Dall’osservazione (sempre autentica, partecipata) di queste reazioni, ecco nascere la “scienza romantica” di Lurija, che nell’elaborazione di Oliver Sacks si fa empatia con ognuno dei suoi pazienti, volontà di comprendere, non meno della malattia, la risposta emozionale e fisica del malato, i suoi sforzi di riequilibrio, la sua capacità di adattamento, la sua volontà di non arrendersi alla menomazione, la sua strategia volta a sostituire quel che ha perduto con una “protesi” di propria invenzione.

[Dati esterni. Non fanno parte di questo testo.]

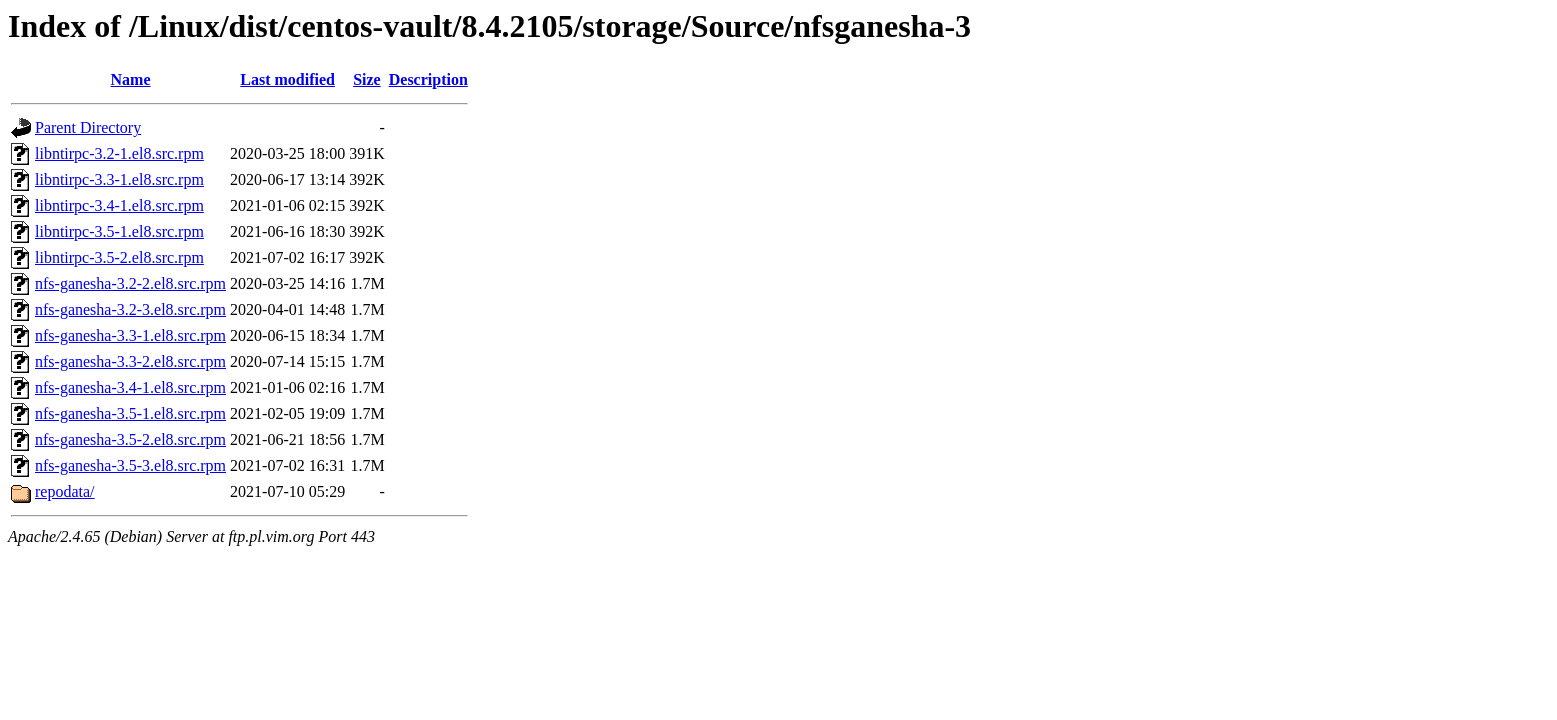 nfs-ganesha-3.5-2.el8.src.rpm (130, 439)
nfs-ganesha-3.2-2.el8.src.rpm (130, 283)
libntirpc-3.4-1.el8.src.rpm (119, 205)
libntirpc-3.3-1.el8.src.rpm (119, 179)
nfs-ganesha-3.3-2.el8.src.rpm (130, 361)
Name (131, 79)
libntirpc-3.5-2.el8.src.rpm (119, 257)
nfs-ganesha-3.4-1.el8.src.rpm (130, 387)
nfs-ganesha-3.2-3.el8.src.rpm (130, 309)
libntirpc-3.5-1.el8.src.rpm (119, 231)
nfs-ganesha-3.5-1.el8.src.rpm (130, 413)
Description (428, 79)
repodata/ (65, 491)
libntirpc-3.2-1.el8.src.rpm (119, 153)
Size (367, 79)
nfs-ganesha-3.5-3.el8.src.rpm (130, 465)
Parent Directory (88, 127)
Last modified (287, 79)
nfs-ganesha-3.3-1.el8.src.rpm (130, 335) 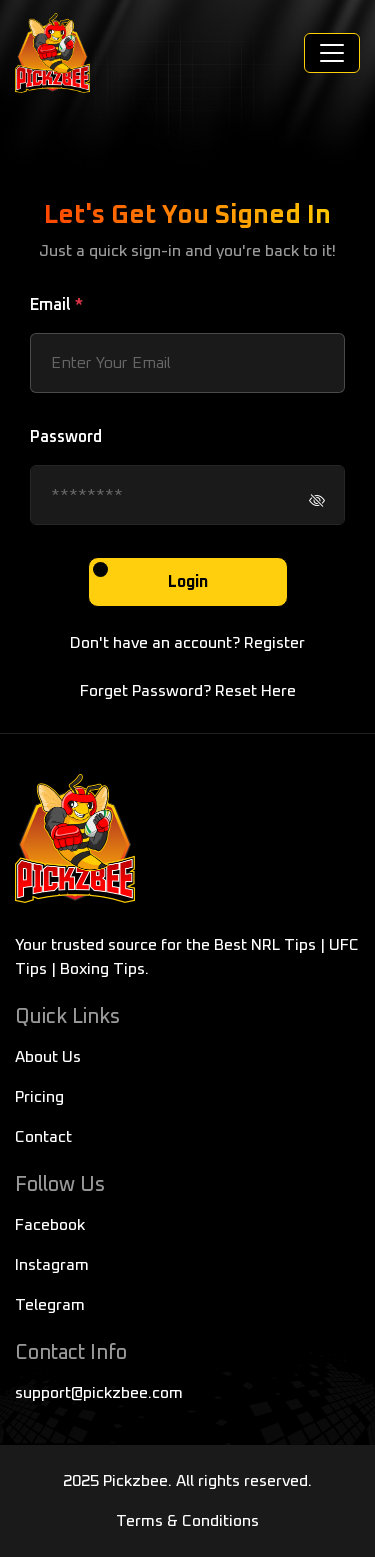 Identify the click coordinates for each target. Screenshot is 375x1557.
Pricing (39, 1097)
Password (66, 437)
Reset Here (255, 691)
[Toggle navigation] (332, 53)
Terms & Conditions (187, 1521)
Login (188, 582)
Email (56, 305)
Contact (43, 1137)
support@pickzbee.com (99, 1393)
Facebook (50, 1225)
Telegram (50, 1305)
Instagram (52, 1265)
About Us (48, 1057)
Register (274, 643) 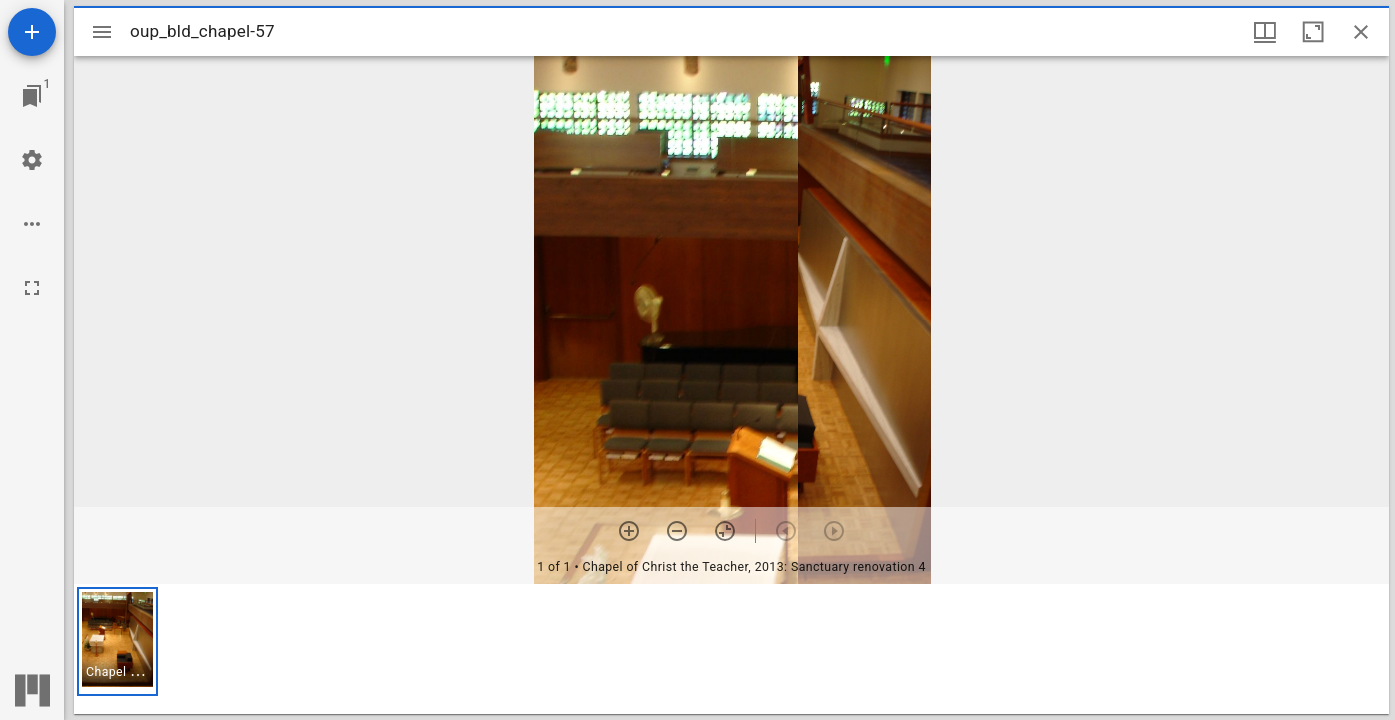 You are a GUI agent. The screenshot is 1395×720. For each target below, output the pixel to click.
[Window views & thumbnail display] (1265, 32)
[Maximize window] (1313, 32)
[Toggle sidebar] (102, 32)
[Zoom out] (677, 531)
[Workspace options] (32, 224)
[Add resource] (32, 32)
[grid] (731, 649)
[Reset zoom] (725, 531)
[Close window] (1361, 32)
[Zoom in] (629, 531)
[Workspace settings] (32, 160)
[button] (117, 641)
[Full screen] (32, 288)
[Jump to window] (32, 96) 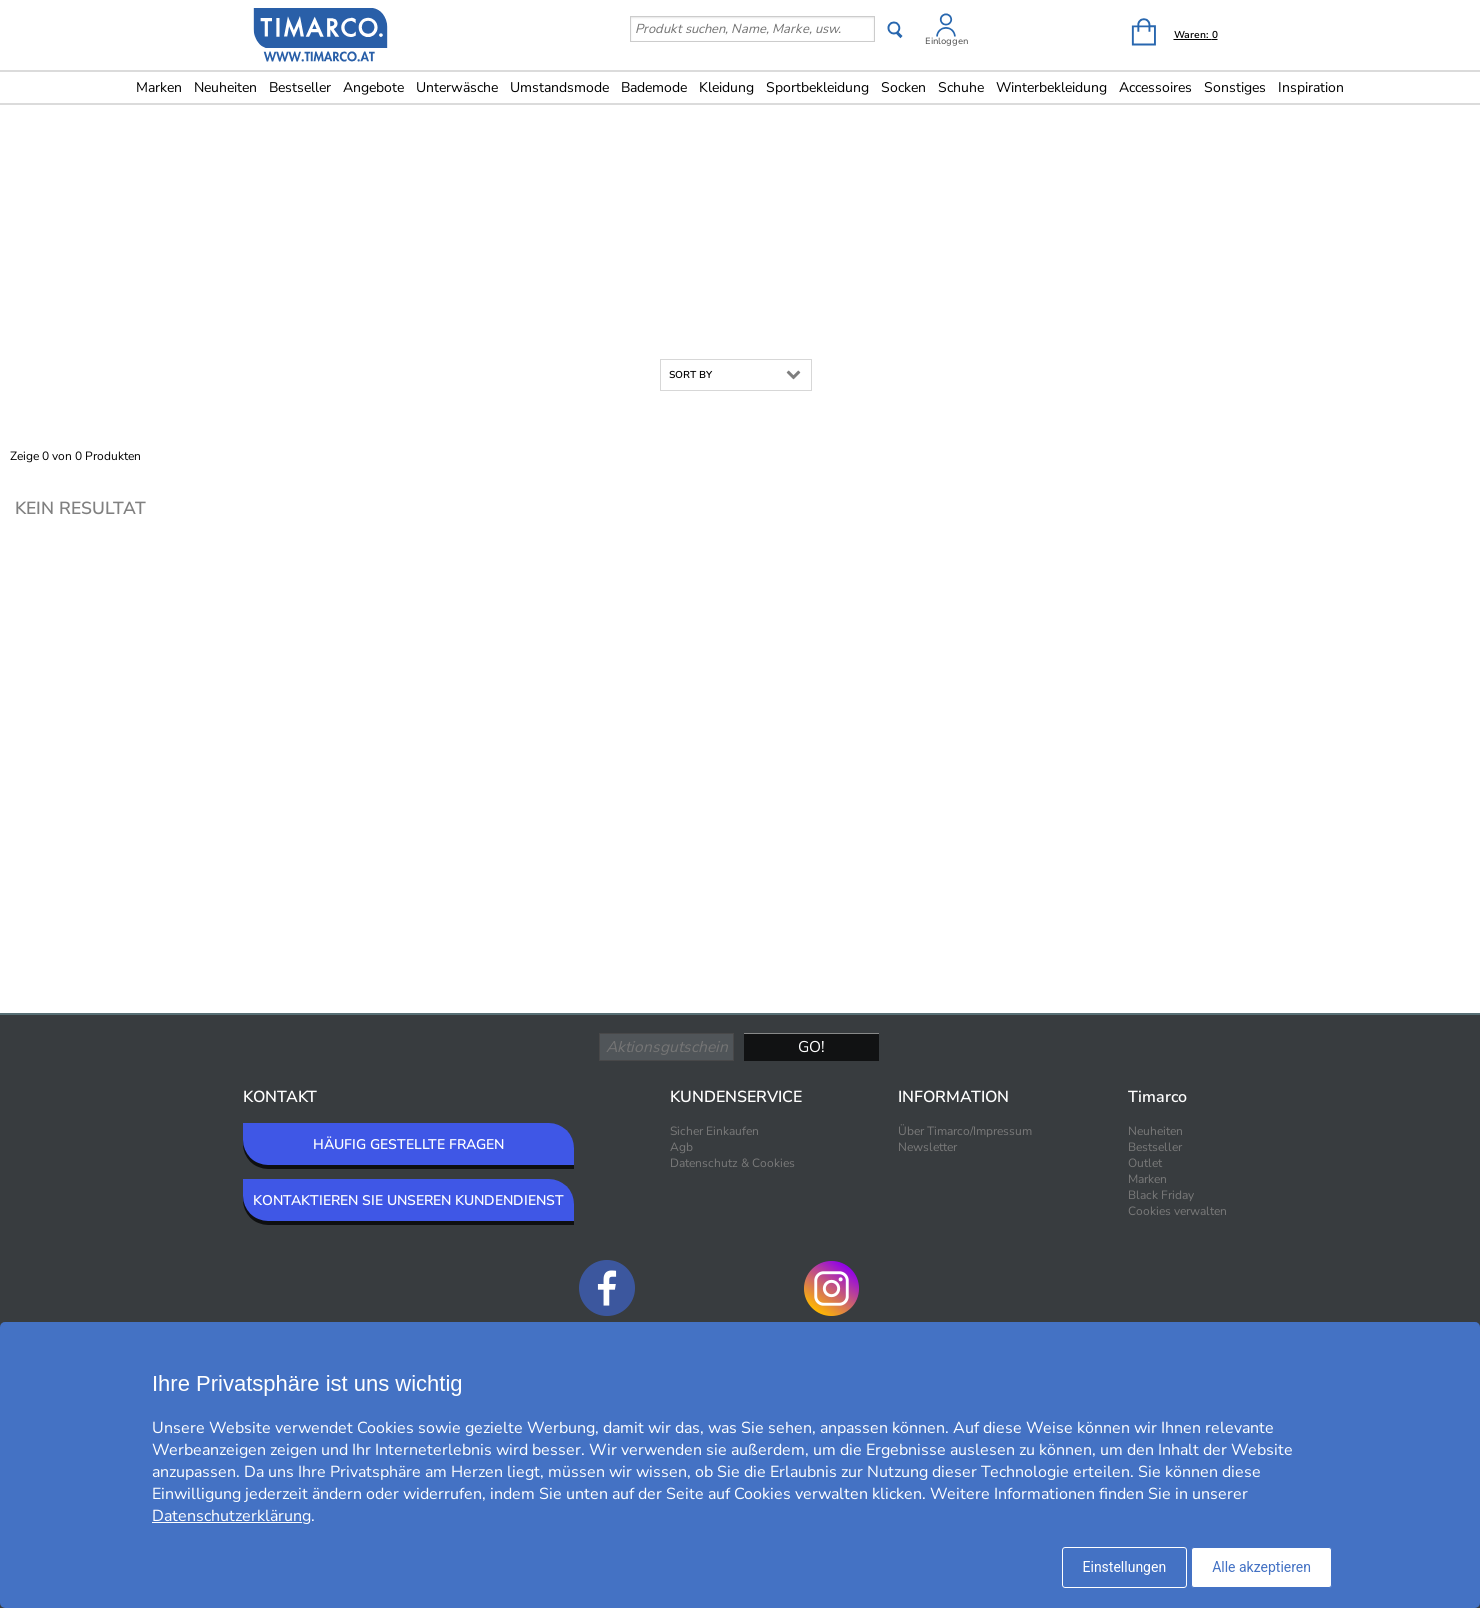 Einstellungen (1125, 1567)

Così, ogni storia, ogni vicenda, ogni avventura dello spirito e del corpo si fa bagaglio di conoscenza scientifica ed emotiva, scoperta a un tempo della meccanica del cervello e di quella del cuore, misura dell’anormalità del liquido spinale o di un corto circuito dei lobi temporali registrato da un elettroencefalogramma e stupefatta e commossa visione dello sconfinato continente di numeri abitato da una coppia di gemelli ritardati, che delle cifre da cui vivevano circondati vedevano quel che ai sani è impedito, e cioè la bellezza, la ricchezza, l’intima e assoluta perfezione, l’infinita fecondità; e totale ammirazione per lo straordinario talento d’attrice della “povera idiota” Rebecca; e ancora assorto ascolto del magnifico rigoglio musicale per parkinsoniano Martin, già offeso da una gravissima meningite sofferta durante l’infanzia.
Libro splendido, impareggiabile per acutezza e sensibilità, L’uomo che scambiò sua moglie per un cappello è una lettura che non si dimentica. Un ecce homo tra i più preziosi che la storia della letteratura ci abbia regalato.
Eccovi l’incipit. Buona lettura.
Il dottor P. era un eminente musicista, che per parecchi anni godette di notorietà come cantante e in seguito come insegnante alla locale Scuola di Musica.